EMPIR project Improved traceability chain of nanoparticle size measurements (17NRM04, nPSize) is working to assess a range of traceable nanoparticle measurement approaches, including Scanning Electron Microscopy (also in Transmission Mode), Atomic Force Microscopy and Small Angle X-ray Scattering, and deliver improved calibration methods to users. For the techniques under investigation, physical models of their response to a range of nanoparticle types are developed. Validated reference materials will also be used for an inter-comparison of measurement systems, with an evaluation of the associated measurement uncertainty.
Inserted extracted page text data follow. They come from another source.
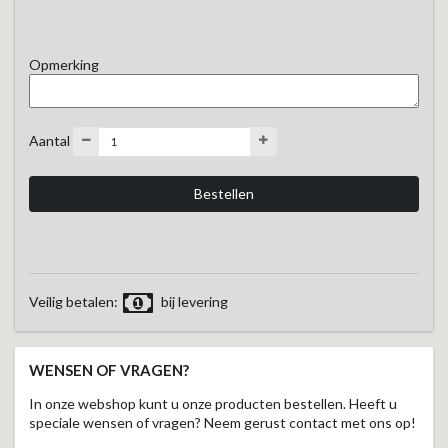
Opmerking
Aantal
Veilig betalen:
bij levering
WENSEN OF VRAGEN?
In onze webshop kunt u onze producten bestellen. Heeft u
speciale wensen of vragen? Neem gerust contact met ons op!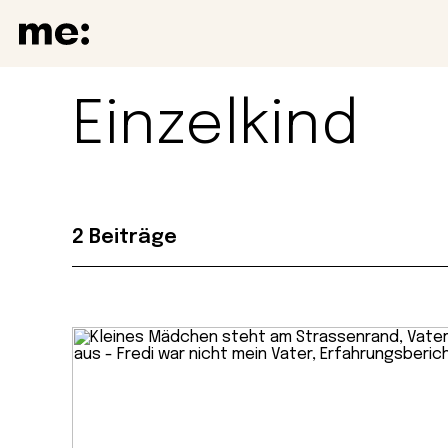
Einzelkind
2 Beiträge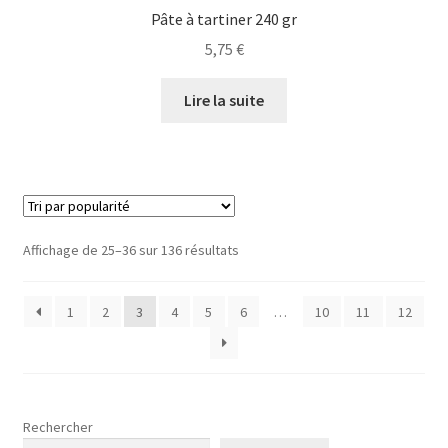
Pâte à tartiner 240 gr
5,75
€
Lire la suite
Affichage de 25–36 sur 136 résultats
1
2
3
4
5
6
…
10
11
12
Rechercher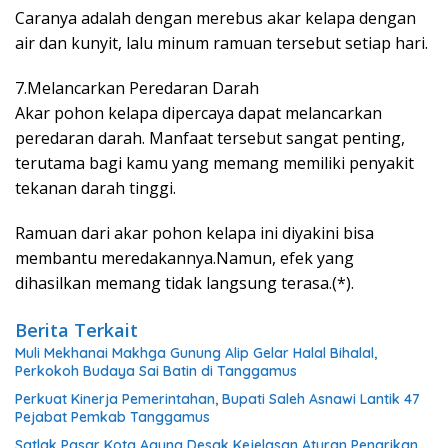
Caranya adalah dengan merebus akar kelapa dengan
air dan kunyit, lalu minum ramuan tersebut setiap hari.
7.Melancarkan Peredaran Darah
Akar pohon kelapa dipercaya dapat melancarkan
peredaran darah. Manfaat tersebut sangat penting,
terutama bagi kamu yang memang memiliki penyakit
tekanan darah tinggi.
Ramuan dari akar pohon kelapa ini diyakini bisa
membantu meredakannya.Namun, efek yang
dihasilkan memang tidak langsung terasa.(*).
Berita Terkait
Muli Mekhanai Makhga Gunung Alip Gelar Halal Bihalal,
Perkokoh Budaya Sai Batin di Tanggamus
Perkuat Kinerja Pemerintahan, Bupati Saleh Asnawi Lantik 47
Pejabat Pemkab Tanggamus
Satlak Pasar Kota Agung Desak Kejelasan Aturan Penarikan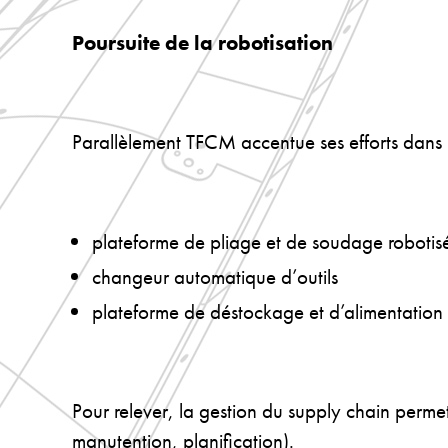
Poursuite de la robotisation
Parallèlement TFCM accentue ses efforts dans 
plateforme de pliage et de soudage robotis
changeur automatique d’outils
plateforme de déstockage et d’alimentation
Pour relever, la gestion du supply chain permet
manutention, planification).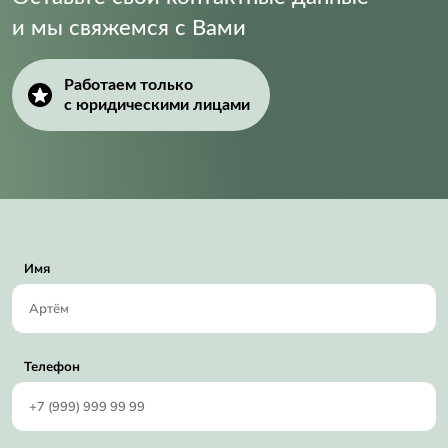
и мы свяжемся с Вами
Работаем только
с юридическими лицами
Имя
Телефон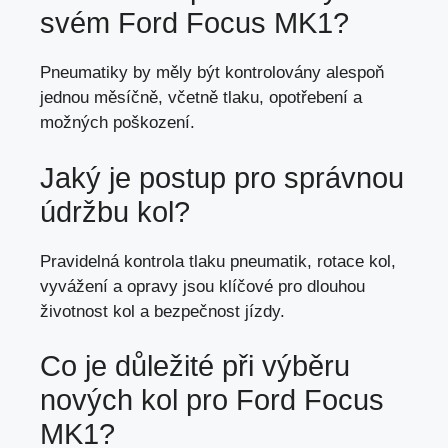
svém Ford Focus MK1?
Pneumatiky by měly být kontrolovány alespoň
jednou měsíčně, včetně tlaku, opotřebení a
možných poškození.
Jaký je postup pro správnou
údržbu kol?
Pravidelná kontrola tlaku pneumatik, rotace kol,
vyvážení a opravy jsou klíčové pro dlouhou
životnost kol a bezpečnost jízdy.
Co je důležité při výběru
nových kol pro Ford Focus
MK1?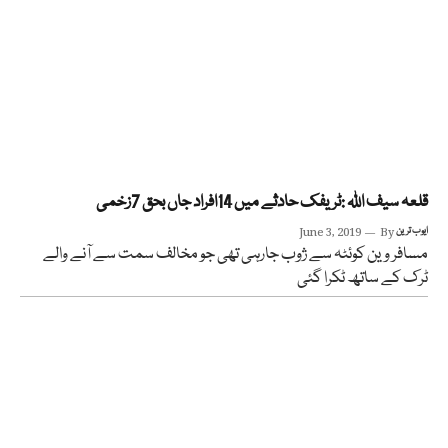
قلعہ سیف اللہ :ٹریفک حادثے میں 14افراد جاں بحق 7زخمی
ایوب ترین
By
June 3, 2019
مسافر وین کوئٹہ سے ژوب جارہی تھی جو مخالف سمت سے آنے والے
ٹرک کے ساتھ ٹکرا گئی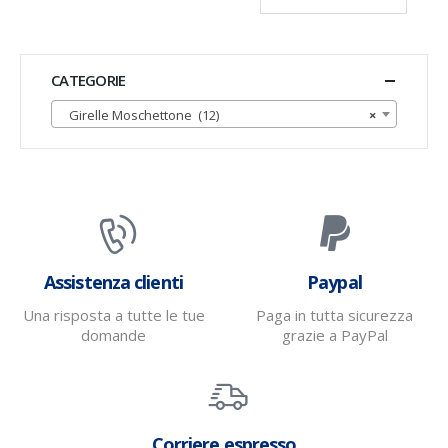
CATEGORIE
Girelle Moschettone (12)
×
Assistenza clienti
Paypal
Una risposta a tutte le tue
Paga in tutta sicurezza
domande
grazie a PayPal
Corriere espresso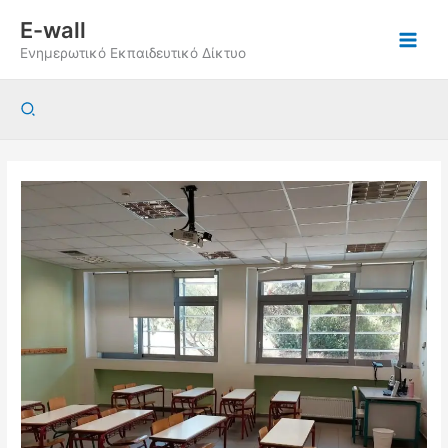
Μετάβαση
E-wall
στο
Ενημερωτικό Εκπαιδευτικό Δίκτυο
περιεχόμενο
Αναζήτηση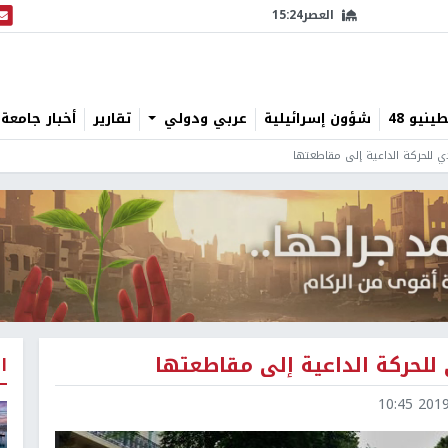
العصر
15:24
البث
نيو 48
شؤون إسرائيلية
عربي ودولي
تقارير
أخبار جامعة 
ي للحركة الداعية إلى مقاطعتها
للحركة الداعية إلى مقاطعتها
ا
2019-0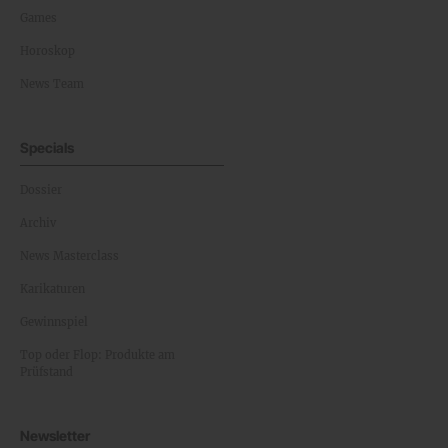
Games
Horoskop
News Team
Specials
Dossier
Archiv
News Masterclass
Karikaturen
Gewinnspiel
Top oder Flop: Produkte am
Prüfstand
Newsletter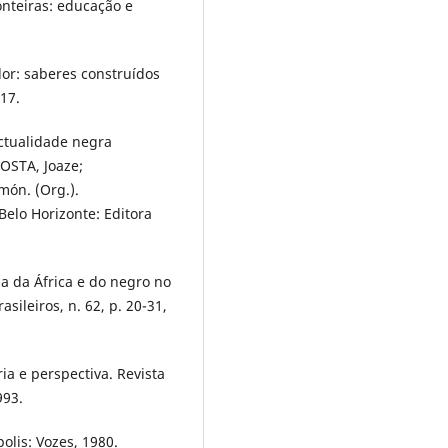
nteiras: educação e
r: saberes construídos
17.
ctualidade negra
OSTA, Joaze;
ón. (Org.).
elo Horizonte: Editora
a da África e do negro no
asileiros, n. 62, p. 20-31,
ria e perspectiva. Revista
993.
lis: Vozes, 1980.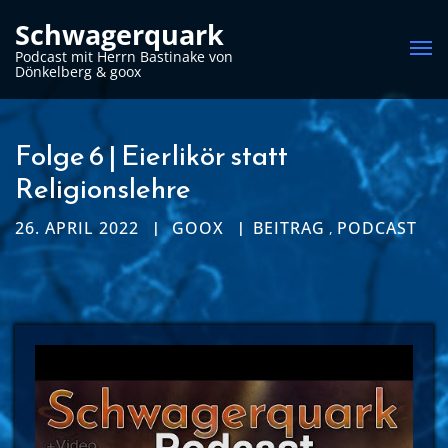
Schwagerquark
Me
Podcast mit Herrn Bastinake von
Dönkelberg & goox
Folge 6 | Eierlikör statt
Religionslehre
26. APRIL 2022
GOOX
BEITRAG
PODCAST
,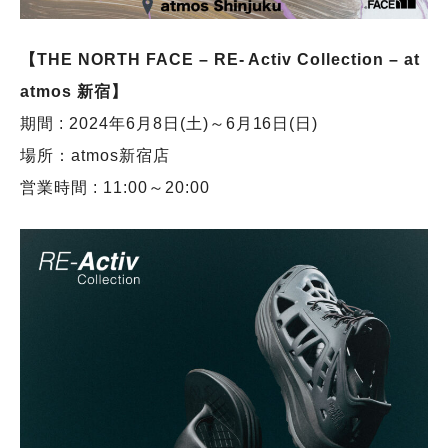
【THE NORTH FACE – RE- Activ Collection – at
atmos 新宿】
期間 : 2024年6月8日(土)～6月16日(日)
場所：atmos新宿店
営業時間 : 11:00～20:00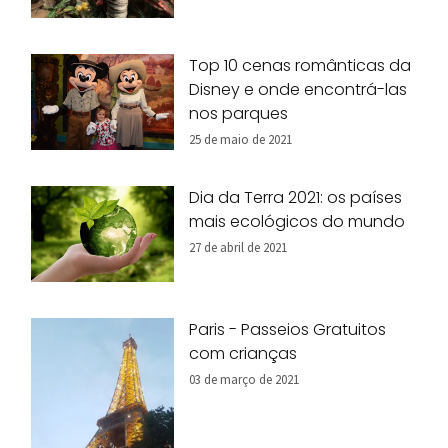
Top 10 cenas românticas da
Disney e onde encontrá-las
nos parques
25 de maio de 2021
Dia da Terra 2021: os países
mais ecológicos do mundo
27 de abril de 2021
Paris - Passeios Gratuitos
com crianças
03 de março de 2021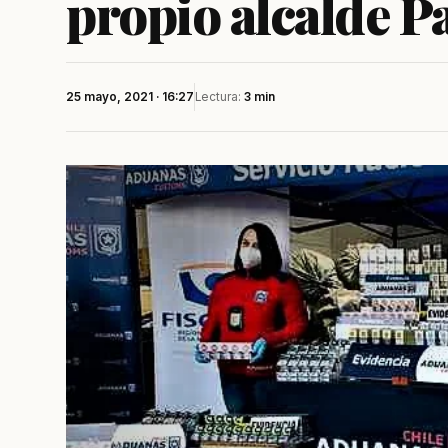
propio alcalde P
25 mayo, 2021 · 16:27
Lectura:
3 min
With project contributions to standards development work, manufacturers will be better placed to assess the human and environmental risks posed by nanomaterials across a whole range of products.

The project research, which has been running for two years, has produced a number of outputs including those outlined below:

New standard published

The ISO standard 21363 Nanotechnologies — Measurements of particle size and shape distributions by transmission electron microscopy was published in August 2020, with significant contribution from the project consortium, as the first full international standard under the ISO Technical Committee TC 229 Nanotechnologies, Joint Working Group JWG 2 Measurement and Characterization.

The following description of the standard appears on the web page linked above: ‘This document specifies how to capture, measure and analyse transmission electron microscopy images to obtain particle size and shape distributions in the nanoscale. The document broadly is applicable to nano-objects as well as to particles with sizes larger than 100 nm. The exact working range of the method depends on the required uncertainty and on the performance of the transmission electron microscope. These elements can be evaluated according to the requirements described in this document.’

Reference nanoparticles

A unique set of 11 well-defined novel reference nanoparticle candidates of various materials, sizes, shapes and concentrations meeting the stakeholder requirements has been developed. Their pre-characterisation has been completed. Materials were selected according to their use, i.e. for titania, silica and gold; shapes should be non-spherical; size should be below 100 nm, monodisperse as well as polydisperse; and for the first time: well-known number concentration. All these have been considered by the project consortium in the new set of 11 nPSize materials. Full details can be seen on the project website.

The high-quality of the reference nanoparticles developed has already attracted interest from the scientific community. Recently, an image of the nPSize gold nanocubes with monodispersed size distribution was selected as a finalist for the 2020 Microscopy Today Micrograph Awards (see image C1-5) and eventually won the 3rd prize.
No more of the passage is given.